→ **TASK TO CARRY OUT**:
Print exactly the lines below between the line holding "Перевага: швидка швидкість зважування, точне" and the line holding "эксплуатации.", inclusive, and nothing more.

━━ RECORDS

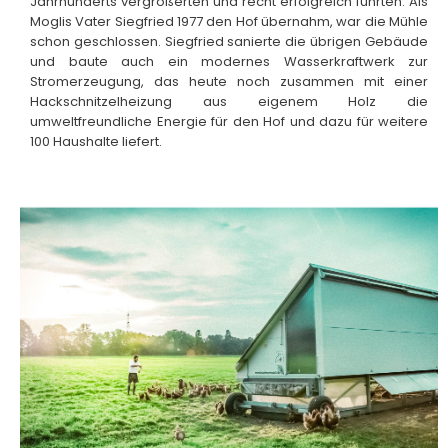
Jahrhunderts vergrößerten und recht erfolgreich führten. Als
Moglis Vater Siegfried 1977 den Hof übernahm, war die Mühle
schon geschlossen. Siegfried sanierte die übrigen Gebäude
und baute auch ein modernes Wasserkraftwerk zur
Stromerzeugung, das heute noch zusammen mit einer
Hackschnitzelheizung aus eigenem Holz die
umweltfreundliche Energie für den Hof und dazu für weitere
100 Haushalte liefert.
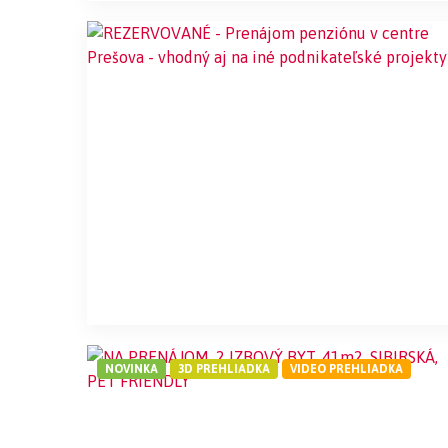
NOVINKA
3D PREHLIADKA
VIDEO PREHLIADKA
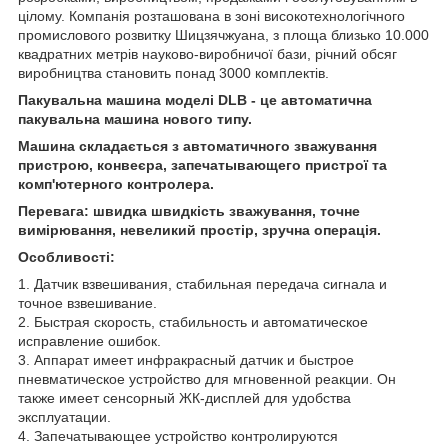
цілому. Компанія розташована в зоні високотехнологічного
промислового розвитку Шицзячжуана, з площа близько 10.000
квадратних метрів науково-виробничої бази, річний обсяг
виробництва становить понад 3000 комплектів.
Пакувальна машина моделі DLB - це автоматична
пакувальна машина нового типу.
Машина складається з автоматичного зважування
пристрою, конвеєра, запечатывающего пристрої та
комп'ютерного контролера.
Перевага: швидка швидкість зважування, точне
вимірювання, невеликий простір, зручна операція.
Особливості:
1. Датчик взвешивания, стабильная передача сигнала и
точное взвешивание.
2. Быстрая скорость, стабильность и автоматическое
исправление ошибок.
3. Аппарат имеет инфракрасный датчик и быстрое
пневматическое устройство для мгновенной реакции. Он
также имеет сенсорный ЖК-дисплей для удобства
эксплуатации.
4. Запечатывающее устройство контролируются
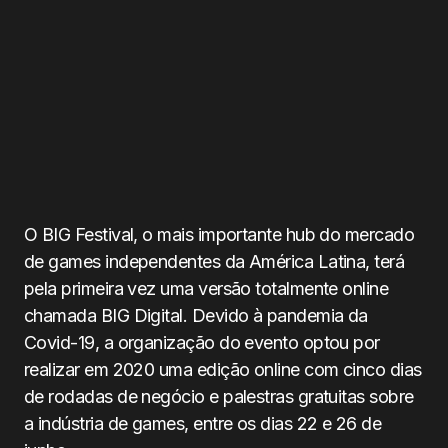
O BIG Festival, o mais importante hub do mercado
de games independentes da América Latina, terá
pela primeira vez uma versão totalmente online
chamada BIG Digital. Devido à pandemia da
Covid-19, a organização do evento optou por
realizar em 2020 uma edição online com cinco dias
de rodadas de negócio e palestras gratuitas sobre
a indústria de games, entre os dias 22 e 26 de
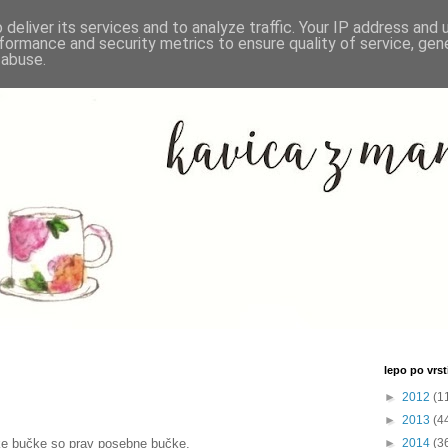
deliver its services and to analyze traffic. Your IP address and
formance and security metrics to ensure quality of service, ge
 abuse.
lepo po vrsti
►
2012
(1
►
2013
(4
bke bučke so prav posebne bučke.
►
2014
(3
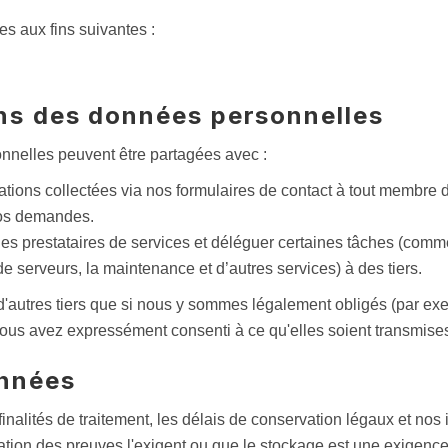
s aux fins suivantes :
ns des données personnelles
nnelles peuvent être partagées avec :
tions collectées via nos formulaires de contact à tout membre 
vos demandes.
s prestataires de services et déléguer certaines tâches (comm
de serveurs, la maintenance et d’autres services) à des tiers.
d'autres tiers que si nous y sommes légalement obligés (par ex
ous avez expressément consenti à ce qu'elles soient transmises 
onnées
alités de traitement, les délais de conservation légaux et nos i
tion des preuves l'exigent ou que le stockage est une exigence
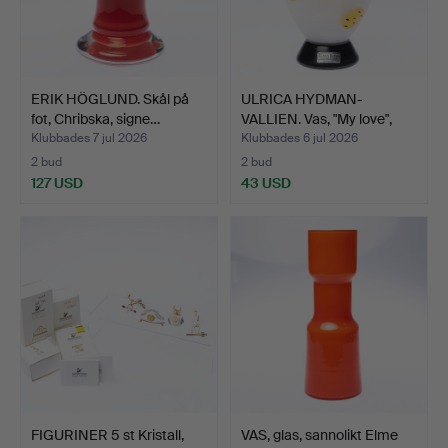
ERIK HÖGLUND. Skål på
ULRICA HYDMAN-
fot, Chribska, signe…
VALLIEN. Vas, "My love",
Kos…
Klubbades 7 jul 2026
Klubbades 6 jul 2026
2 bud
2 bud
127 USD
43 USD
FIGURINER 5 st Kristall,
VAS, glas, sannolikt Elme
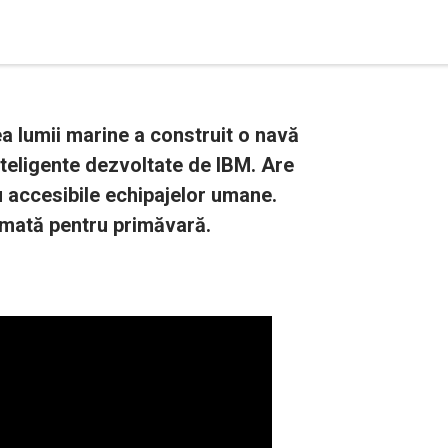
a lumii marine a construit o navă
teligente dezvoltate de IBM. Are
 accesibile echipajelor umane.
mată pentru primăvară.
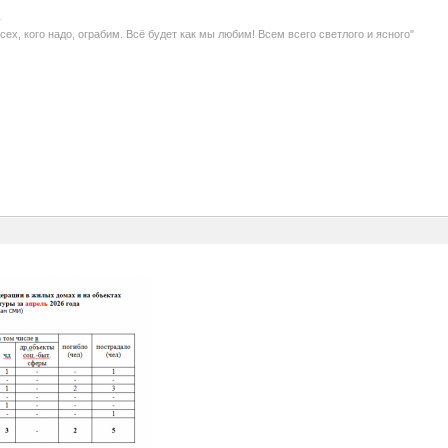
Всех, кого надо, ограбим. Всё будет как мы любим! Всем всего светлого и ясного"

━━━━

→ **RESULT BELOW**:
Перевага: швидка швидкість зважування, точне
вимірювання, невеликий простір, зручна операція.
Особливості:
1. Датчик взвешивания, стабильная передача сигнала и
точное взвешивание.
2. Быстрая скорость, стабильность и автоматическое
исправление ошибок.
3. Аппарат имеет инфракрасный датчик и быстрое
пневматическое устройство для мгновенной реакции. Он
также имеет сенсорный ЖК-дисплей для удобства
эксплуатации.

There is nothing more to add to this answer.